Segment Start: RECORDS SUPPLIED
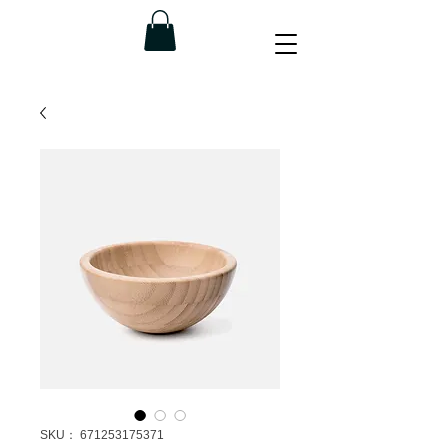
SKU： 671253175371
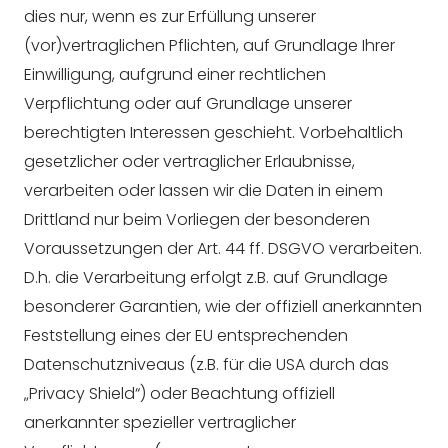
dies nur, wenn es zur Erfüllung unserer
(vor)vertraglichen Pflichten, auf Grundlage Ihrer
Einwilligung, aufgrund einer rechtlichen
Verpflichtung oder auf Grundlage unserer
berechtigten Interessen geschieht. Vorbehaltlich
gesetzlicher oder vertraglicher Erlaubnisse,
verarbeiten oder lassen wir die Daten in einem
Drittland nur beim Vorliegen der besonderen
Voraussetzungen der Art. 44 ff. DSGVO verarbeiten.
D.h. die Verarbeitung erfolgt z.B. auf Grundlage
besonderer Garantien, wie der offiziell anerkannten
Feststellung eines der EU entsprechenden
Datenschutzniveaus (z.B. für die USA durch das
„Privacy Shield“) oder Beachtung offiziell
anerkannter spezieller vertraglicher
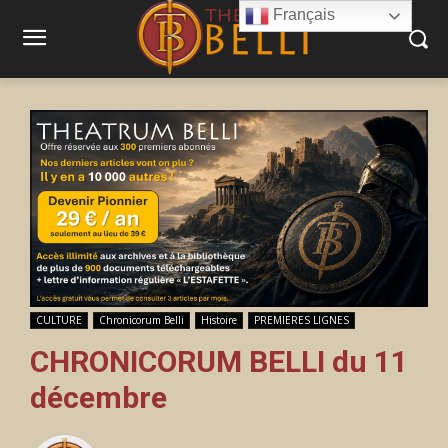
Français
CULTURE
Chronicorum Belli
Histoire
PREMIERES LIGNES
CHRONICORUM BELLI du 11
décembre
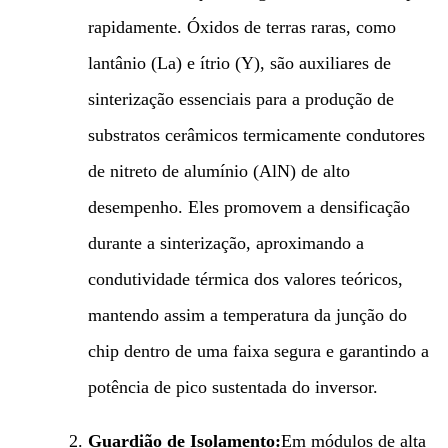
rapidamente. Óxidos de terras raras, como
lantânio (La) e ítrio (Y), são auxiliares de
sinterização essenciais para a produção de
substratos cerâmicos termicamente condutores
de nitreto de alumínio (AlN) de alto
desempenho. Eles promovem a densificação
durante a sinterização, aproximando a
condutividade térmica dos valores teóricos,
mantendo assim a temperatura da junção do
chip dentro de uma faixa segura e garantindo a
potência de pico sustentada do inversor.
Guardião de Isolamento:​
Em módulos de alta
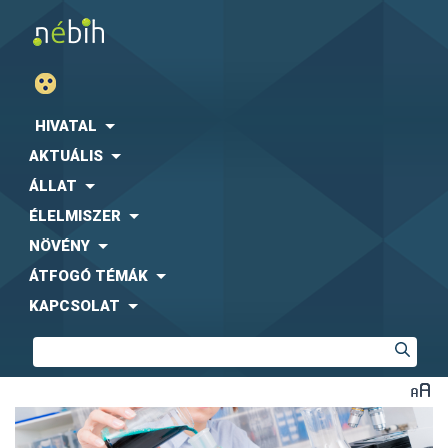
HIVATAL
AKTUÁLIS
ÁLLAT
ÉLELMISZER
NÖVÉNY
ÁTFOGÓ TÉMÁK
KAPCSOLAT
Segment End: RECORDS SUPPLIED
WHAT NEEDS TO BE DONE :: Above are the records; copy every one of them exactly and omit the images.

FINISHED EXERCISE ::
SKU： 671253175371
dies nur, wenn es zur Erfüllung unserer
(vor)vertraglichen Pflichten, auf Grundlage Ihrer
Einwilligung, aufgrund einer rechtlichen
Verpflichtung oder auf Grundlage unserer
berechtigten Interessen geschieht. Vorbehaltlich
gesetzlicher oder vertraglicher Erlaubnisse,
verarbeiten oder lassen wir die Daten in einem
Drittland nur beim Vorliegen der besonderen
Voraussetzungen der Art. 44 ff. DSGVO verarbeiten.
D.h. die Verarbeitung erfolgt z.B. auf Grundlage
besonderer Garantien, wie der offiziell anerkannten
Feststellung eines der EU entsprechenden
Datenschutzniveaus (z.B. für die USA durch das
„Privacy Shield“) oder Beachtung offiziell
anerkannter spezieller vertraglicher
Français
CULTURE
Chronicorum Belli
Histoire
PREMIERES LIGNES
CHRONICORUM BELLI du 11
décembre
rapidamente. Óxidos de terras raras, como
lantânio (La) e ítrio (Y), são auxiliares de
sinterização essenciais para a produção de
substratos cerâmicos termicamente condutores
de nitreto de alumínio (AlN) de alto
desempenho. Eles promovem a densificação
durante a sinterização, aproximando a
condutividade térmica dos valores teóricos,
mantendo assim a temperatura da junção do
chip dentro de uma faixa segura e garantindo a
potência de pico sustentada do inversor.
Guardião de Isolamento:​
Em módulos de alta
HIVATAL
AKTUÁLIS
ÁLLAT
ÉLELMISZER
NÖVÉNY
ÁTFOGÓ TÉMÁK
KAPCSOLAT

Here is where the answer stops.